*Dataset records*
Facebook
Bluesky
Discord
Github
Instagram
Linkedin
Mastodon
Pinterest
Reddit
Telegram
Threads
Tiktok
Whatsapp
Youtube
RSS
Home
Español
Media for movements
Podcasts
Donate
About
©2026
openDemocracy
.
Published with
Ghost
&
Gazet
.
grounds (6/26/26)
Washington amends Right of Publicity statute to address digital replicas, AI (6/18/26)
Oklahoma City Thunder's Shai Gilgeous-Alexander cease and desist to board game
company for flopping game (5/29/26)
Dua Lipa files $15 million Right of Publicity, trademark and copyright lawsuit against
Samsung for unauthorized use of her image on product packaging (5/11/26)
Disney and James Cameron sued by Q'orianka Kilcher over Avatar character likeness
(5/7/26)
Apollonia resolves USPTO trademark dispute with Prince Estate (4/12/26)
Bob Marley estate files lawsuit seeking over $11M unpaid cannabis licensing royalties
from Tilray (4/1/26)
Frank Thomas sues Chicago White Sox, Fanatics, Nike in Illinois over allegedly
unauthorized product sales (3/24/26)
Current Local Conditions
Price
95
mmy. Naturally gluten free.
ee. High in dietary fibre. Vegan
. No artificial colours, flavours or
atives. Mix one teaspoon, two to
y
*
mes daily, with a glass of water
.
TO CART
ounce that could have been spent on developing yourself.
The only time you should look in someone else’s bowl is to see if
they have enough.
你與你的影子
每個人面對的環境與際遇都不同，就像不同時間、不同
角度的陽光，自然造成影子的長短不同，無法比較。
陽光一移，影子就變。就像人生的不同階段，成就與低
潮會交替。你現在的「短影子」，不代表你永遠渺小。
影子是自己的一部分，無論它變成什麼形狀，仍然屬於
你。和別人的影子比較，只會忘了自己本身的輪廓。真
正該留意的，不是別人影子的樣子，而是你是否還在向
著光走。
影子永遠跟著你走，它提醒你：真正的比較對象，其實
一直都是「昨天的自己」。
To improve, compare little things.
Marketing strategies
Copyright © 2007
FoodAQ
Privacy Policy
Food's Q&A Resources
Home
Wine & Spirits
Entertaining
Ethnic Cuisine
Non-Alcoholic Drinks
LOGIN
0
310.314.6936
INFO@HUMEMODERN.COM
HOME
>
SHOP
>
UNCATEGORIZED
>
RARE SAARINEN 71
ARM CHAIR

---

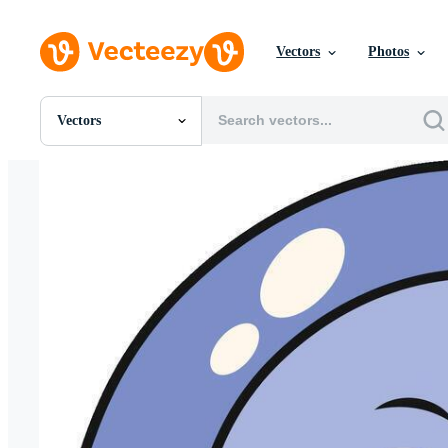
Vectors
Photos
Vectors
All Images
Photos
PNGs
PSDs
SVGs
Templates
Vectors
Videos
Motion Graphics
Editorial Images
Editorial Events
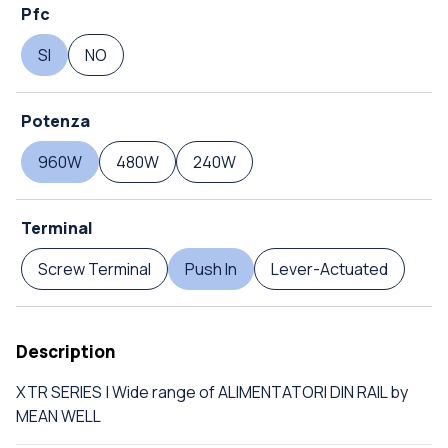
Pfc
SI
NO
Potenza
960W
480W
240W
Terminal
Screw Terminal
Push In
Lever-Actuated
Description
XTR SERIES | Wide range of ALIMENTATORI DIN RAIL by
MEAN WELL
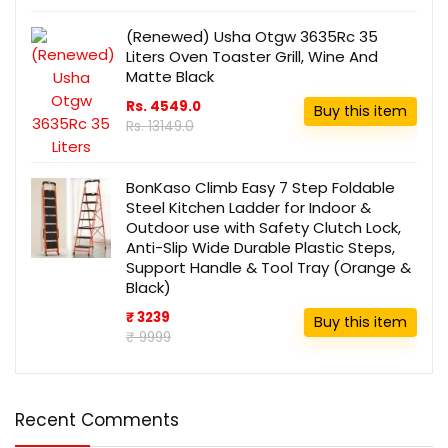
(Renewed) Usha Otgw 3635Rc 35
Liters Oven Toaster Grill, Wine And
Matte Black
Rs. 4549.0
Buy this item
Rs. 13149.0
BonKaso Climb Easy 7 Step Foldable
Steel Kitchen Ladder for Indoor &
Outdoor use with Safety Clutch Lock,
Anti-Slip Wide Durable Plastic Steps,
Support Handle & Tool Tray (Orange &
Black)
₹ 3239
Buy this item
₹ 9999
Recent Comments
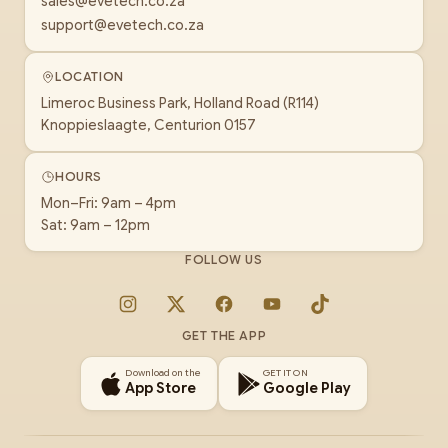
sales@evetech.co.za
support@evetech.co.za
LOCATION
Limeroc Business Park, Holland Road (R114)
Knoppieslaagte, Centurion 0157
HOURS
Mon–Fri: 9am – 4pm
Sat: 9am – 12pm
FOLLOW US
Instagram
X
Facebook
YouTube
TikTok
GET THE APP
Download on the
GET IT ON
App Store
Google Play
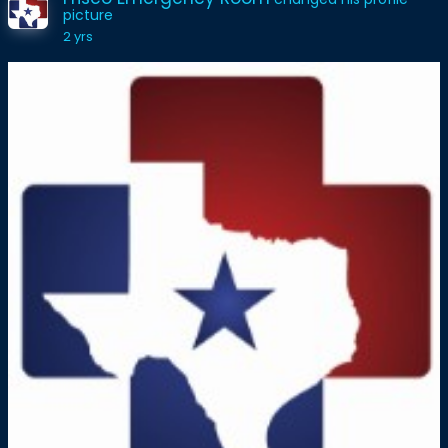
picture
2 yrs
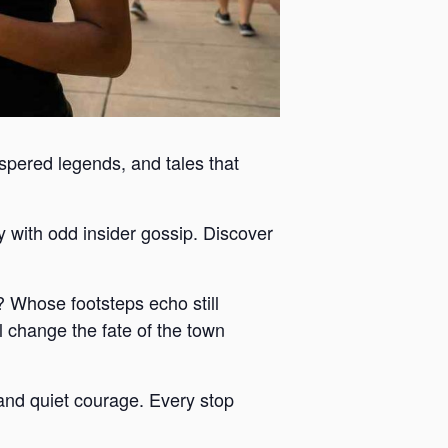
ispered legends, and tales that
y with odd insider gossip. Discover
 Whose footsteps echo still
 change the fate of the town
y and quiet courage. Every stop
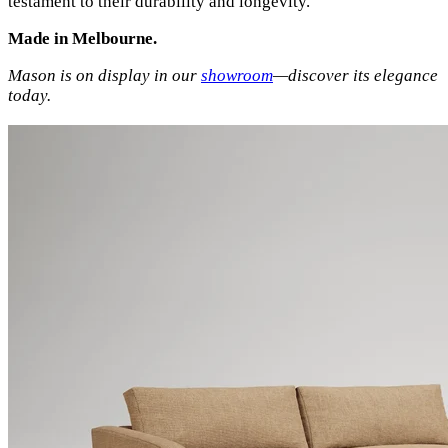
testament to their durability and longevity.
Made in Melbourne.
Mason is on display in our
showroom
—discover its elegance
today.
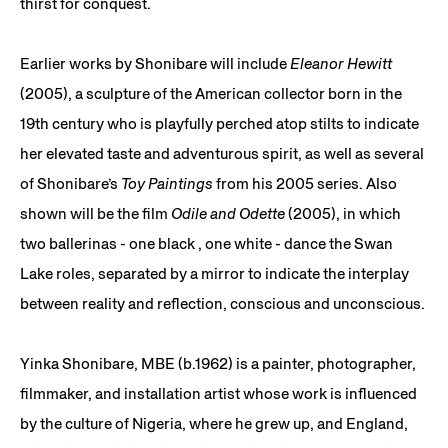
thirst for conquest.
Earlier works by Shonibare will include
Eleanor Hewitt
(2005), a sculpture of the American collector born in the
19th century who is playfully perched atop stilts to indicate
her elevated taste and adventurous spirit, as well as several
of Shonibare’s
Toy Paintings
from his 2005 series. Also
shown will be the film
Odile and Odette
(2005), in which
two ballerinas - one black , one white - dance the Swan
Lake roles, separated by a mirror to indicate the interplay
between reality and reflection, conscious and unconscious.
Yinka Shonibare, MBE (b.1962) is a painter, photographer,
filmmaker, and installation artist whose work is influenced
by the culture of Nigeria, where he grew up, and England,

*Action item*
From the records above, return exactly the lines running from the one that contains "Mason is on display in our" down to the one that contains "by the culture", both included, without any pictures.

*Response box*
Mason is on display in our
showroom
—discover its elegance
today.
thirst for conquest.
Earlier works by Shonibare will include
Eleanor Hewitt
(2005), a sculpture of the American collector born in the
19th century who is playfully perched atop stilts to indicate
her elevated taste and adventurous spirit, as well as several
of Shonibare’s
Toy Paintings
from his 2005 series. Also
shown will be the film
Odile and Odette
(2005), in which
two ballerinas - one black , one white - dance the Swan
Lake roles, separated by a mirror to indicate the interplay
between reality and reflection, conscious and unconscious.
Yinka Shonibare, MBE (b.1962) is a painter, photographer,
filmmaker, and installation artist whose work is influenced
by the culture of Nigeria, where he grew up, and England,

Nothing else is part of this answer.